Source data:
——————————

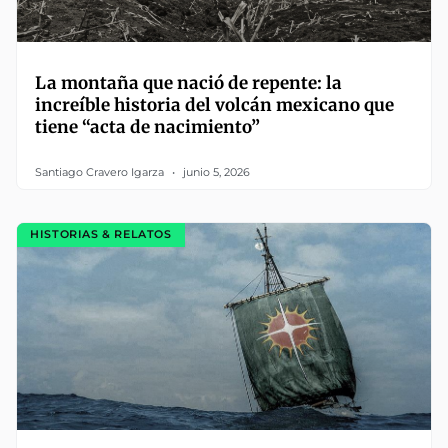
La montaña que nació de repente: la
increíble historia del volcán mexicano que
tiene “acta de nacimiento”
Santiago Cravero Igarza
junio 5, 2026
HISTORIAS & RELATOS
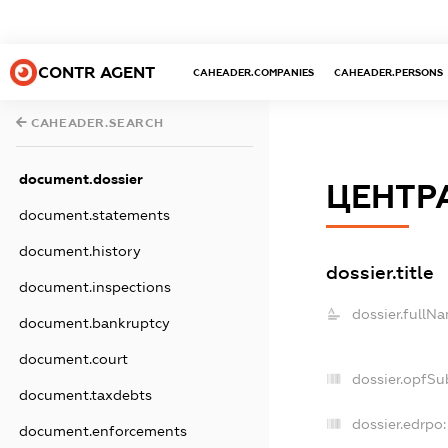
CONTR AGENT
CAHEADER.COMPANIES
CAHEADER.PERSONS
CAHEADER.SEARCH
document.dossier
ЦЕНТР
document.statements
document.history
dossier.title
document.inspections
dossier.fullN
document.bankruptcy
document.court
dossier.opfSu
document.taxdebts
dossier.edrpo:
document.enforcements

——————————

— Task to complete —
Retype the records verbatim, but not their images.

— Result for this exercise —
La montaña que nació de repente: la
increíble historia del volcán mexicano que
tiene “acta de nacimiento”
Santiago Cravero Igarza
junio 5, 2026
HISTORIAS & RELATOS
CONTR AGENT
CAHEADER.COMPANIES
CAHEADER.PERSONS
CAHEADER.SEARCH
document.dossier
ЦЕНТР
document.statements
document.history
dossier.title
document.inspections
dossier.fullN
document.bankruptcy
document.court
dossier.opfSu
document.taxdebts
dossier.edrpo:
document.enforcements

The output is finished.